Your goal: In the copy, include no pictures, but reproduce every record exactly.

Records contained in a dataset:
^^^^

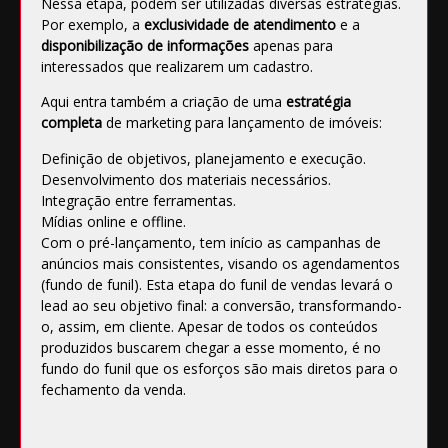
Nessa etapa, podem ser utilizadas diversas estratégias.
Por exemplo, a
exclusividade de atendimento
e a
disponibilização de informações
apenas para
interessados que realizarem um cadastro.
Aqui entra também a criação de uma
estratégia
completa
de marketing para lançamento de imóveis:
Definição de objetivos, planejamento e execução.
Desenvolvimento dos materiais necessários.
Integração entre ferramentas.
Mídias online e offline.
Com o pré-lançamento, tem início as campanhas de
anúncios mais consistentes, visando os agendamentos
(fundo de funil). Esta etapa do funil de vendas levará o
lead ao seu objetivo final: a conversão, transformando-
o, assim, em cliente. Apesar de todos os conteúdos
produzidos buscarem chegar a esse momento, é no
fundo do funil que os esforços são mais diretos para o
fechamento da venda.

^^^^

Result below:
Nessa etapa, podem ser utilizadas diversas estratégias.
Por exemplo, a
exclusividade de atendimento
e a
disponibilização de informações
apenas para
interessados que realizarem um cadastro.
Aqui entra também a criação de uma
estratégia
completa
de marketing para lançamento de imóveis:
Definição de objetivos, planejamento e execução.
Desenvolvimento dos materiais necessários.
Integração entre ferramentas.
Mídias online e offline.
Com o pré-lançamento, tem início as campanhas de
anúncios mais consistentes, visando os agendamentos
(fundo de funil). Esta etapa do funil de vendas levará o
lead ao seu objetivo final: a conversão, transformando-
o, assim, em cliente. Apesar de todos os conteúdos
produzidos buscarem chegar a esse momento, é no
fundo do funil que os esforços são mais diretos para o
fechamento da venda.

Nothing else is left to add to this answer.